##### SOURCE INFORMATION
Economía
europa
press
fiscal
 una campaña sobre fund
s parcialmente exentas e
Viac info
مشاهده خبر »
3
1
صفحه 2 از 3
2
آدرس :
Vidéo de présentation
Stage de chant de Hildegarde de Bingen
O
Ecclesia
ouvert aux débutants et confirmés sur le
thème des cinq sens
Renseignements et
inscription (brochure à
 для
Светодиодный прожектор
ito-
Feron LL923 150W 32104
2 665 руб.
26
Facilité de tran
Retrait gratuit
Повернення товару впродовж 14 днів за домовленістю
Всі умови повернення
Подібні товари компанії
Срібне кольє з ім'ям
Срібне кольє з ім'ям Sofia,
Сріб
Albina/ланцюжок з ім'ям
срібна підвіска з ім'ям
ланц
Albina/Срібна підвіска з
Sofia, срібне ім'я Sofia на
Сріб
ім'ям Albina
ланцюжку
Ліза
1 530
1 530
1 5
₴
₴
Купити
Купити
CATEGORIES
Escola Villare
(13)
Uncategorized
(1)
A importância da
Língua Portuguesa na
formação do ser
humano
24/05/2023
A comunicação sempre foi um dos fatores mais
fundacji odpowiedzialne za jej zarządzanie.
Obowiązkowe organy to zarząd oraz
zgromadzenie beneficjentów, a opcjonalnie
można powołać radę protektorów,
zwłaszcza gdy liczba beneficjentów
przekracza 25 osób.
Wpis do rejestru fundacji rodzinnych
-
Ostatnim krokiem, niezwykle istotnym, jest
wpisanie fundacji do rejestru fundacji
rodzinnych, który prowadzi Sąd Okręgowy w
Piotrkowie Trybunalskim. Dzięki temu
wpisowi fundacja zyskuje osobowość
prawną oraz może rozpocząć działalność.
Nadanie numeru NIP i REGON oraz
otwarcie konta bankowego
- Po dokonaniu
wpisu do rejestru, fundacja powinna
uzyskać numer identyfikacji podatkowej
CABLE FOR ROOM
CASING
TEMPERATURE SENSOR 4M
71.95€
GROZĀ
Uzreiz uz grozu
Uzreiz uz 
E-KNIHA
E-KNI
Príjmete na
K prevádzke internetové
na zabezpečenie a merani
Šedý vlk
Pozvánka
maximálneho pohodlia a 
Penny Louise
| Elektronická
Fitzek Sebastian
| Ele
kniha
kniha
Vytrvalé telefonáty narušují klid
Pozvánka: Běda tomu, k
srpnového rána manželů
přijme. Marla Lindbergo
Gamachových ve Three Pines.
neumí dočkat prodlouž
##########
##### SOURCE INFORMATION
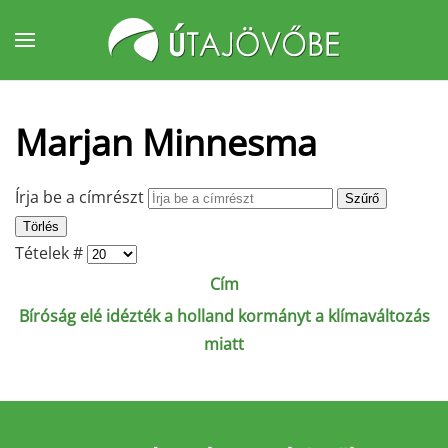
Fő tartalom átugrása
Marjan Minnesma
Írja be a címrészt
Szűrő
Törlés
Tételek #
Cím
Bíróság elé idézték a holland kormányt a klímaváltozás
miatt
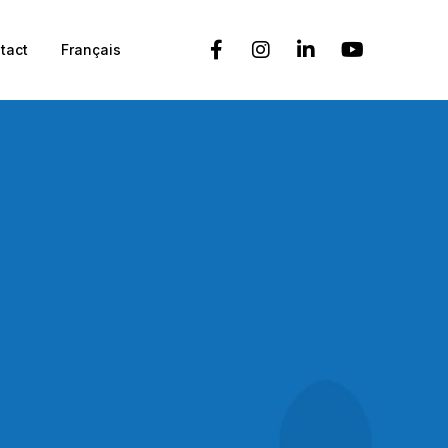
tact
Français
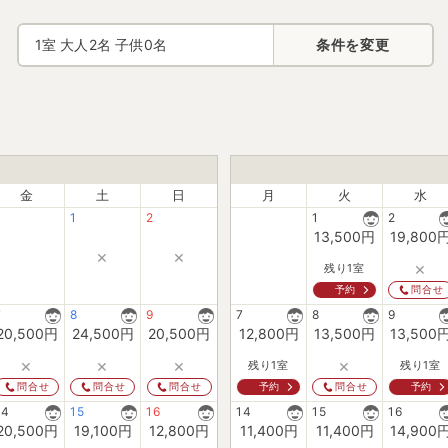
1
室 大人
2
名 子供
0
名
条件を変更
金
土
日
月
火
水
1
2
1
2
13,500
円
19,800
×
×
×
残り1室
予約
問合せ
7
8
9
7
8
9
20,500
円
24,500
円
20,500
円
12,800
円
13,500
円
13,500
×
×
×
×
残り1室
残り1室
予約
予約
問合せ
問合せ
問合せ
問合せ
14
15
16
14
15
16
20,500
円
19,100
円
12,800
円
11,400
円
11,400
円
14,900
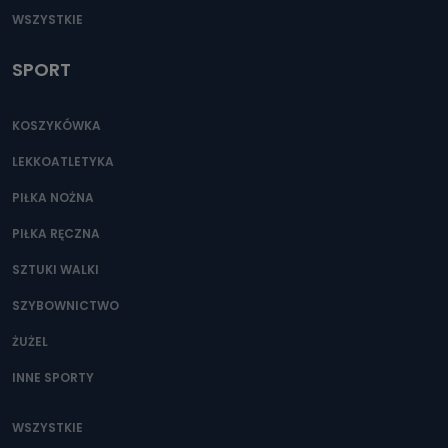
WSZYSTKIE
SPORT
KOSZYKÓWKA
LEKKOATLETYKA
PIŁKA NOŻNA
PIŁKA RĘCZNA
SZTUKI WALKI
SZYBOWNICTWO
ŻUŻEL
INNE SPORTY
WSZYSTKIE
##########
##### SOURCE INFORMATION
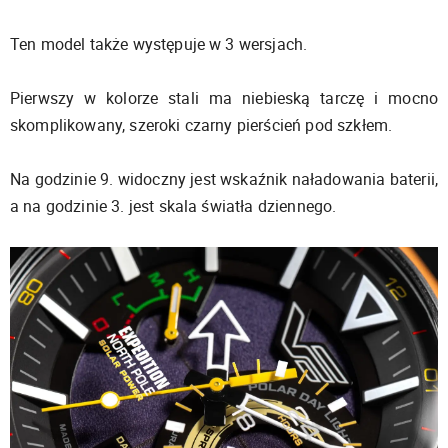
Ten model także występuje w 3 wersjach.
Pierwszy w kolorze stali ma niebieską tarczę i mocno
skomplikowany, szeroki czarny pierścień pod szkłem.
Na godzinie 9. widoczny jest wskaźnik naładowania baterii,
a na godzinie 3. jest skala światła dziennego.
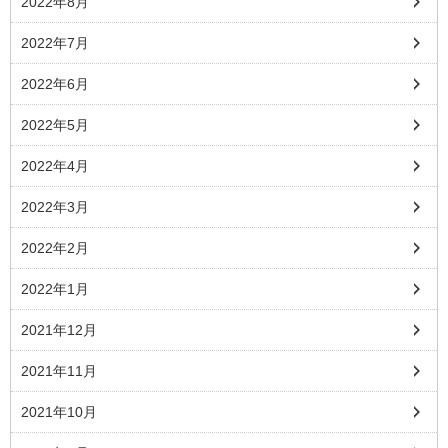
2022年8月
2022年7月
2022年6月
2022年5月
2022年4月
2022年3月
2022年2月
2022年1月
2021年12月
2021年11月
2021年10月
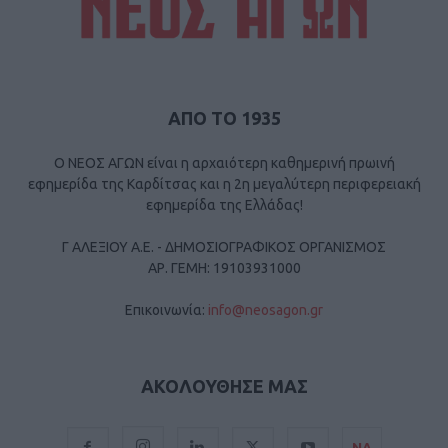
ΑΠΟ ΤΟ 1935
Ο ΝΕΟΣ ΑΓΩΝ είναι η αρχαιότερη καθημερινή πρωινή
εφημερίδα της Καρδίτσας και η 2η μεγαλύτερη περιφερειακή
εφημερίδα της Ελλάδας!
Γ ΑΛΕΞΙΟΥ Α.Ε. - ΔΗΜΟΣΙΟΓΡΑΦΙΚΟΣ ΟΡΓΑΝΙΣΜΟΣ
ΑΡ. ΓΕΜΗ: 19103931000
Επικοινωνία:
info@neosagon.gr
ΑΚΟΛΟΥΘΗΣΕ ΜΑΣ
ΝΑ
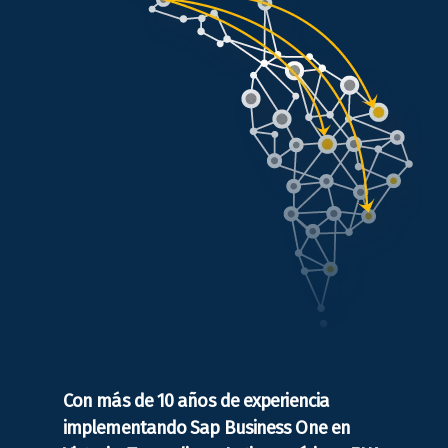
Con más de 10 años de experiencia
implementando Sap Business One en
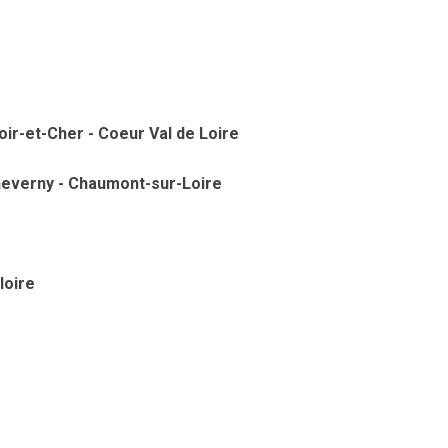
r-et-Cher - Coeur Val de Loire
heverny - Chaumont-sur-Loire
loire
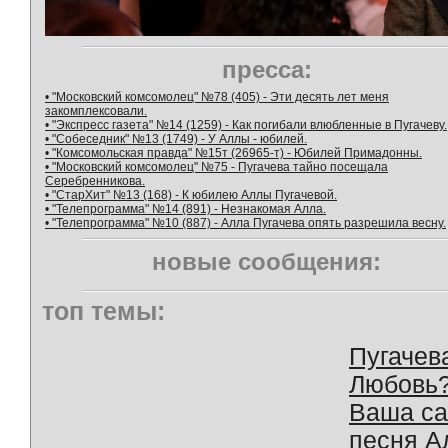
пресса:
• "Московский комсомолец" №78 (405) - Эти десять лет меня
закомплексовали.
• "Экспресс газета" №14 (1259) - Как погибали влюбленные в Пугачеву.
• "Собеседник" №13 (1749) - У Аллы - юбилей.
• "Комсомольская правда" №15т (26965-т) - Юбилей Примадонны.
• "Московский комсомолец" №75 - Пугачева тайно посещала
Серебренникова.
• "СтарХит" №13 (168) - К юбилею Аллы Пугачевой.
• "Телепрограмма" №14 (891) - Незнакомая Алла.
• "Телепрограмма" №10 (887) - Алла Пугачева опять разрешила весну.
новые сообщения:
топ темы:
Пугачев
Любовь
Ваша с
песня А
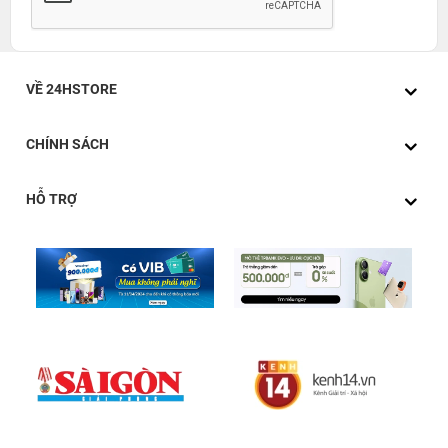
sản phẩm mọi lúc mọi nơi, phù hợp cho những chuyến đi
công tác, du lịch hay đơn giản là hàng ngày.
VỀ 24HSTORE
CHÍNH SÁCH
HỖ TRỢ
##########
§ GOAL OF THE EXERCISE:
Indicate how many lines in the records above contain the word "Аллы", giving only the number.

§ WRITTEN RESPONSE:
2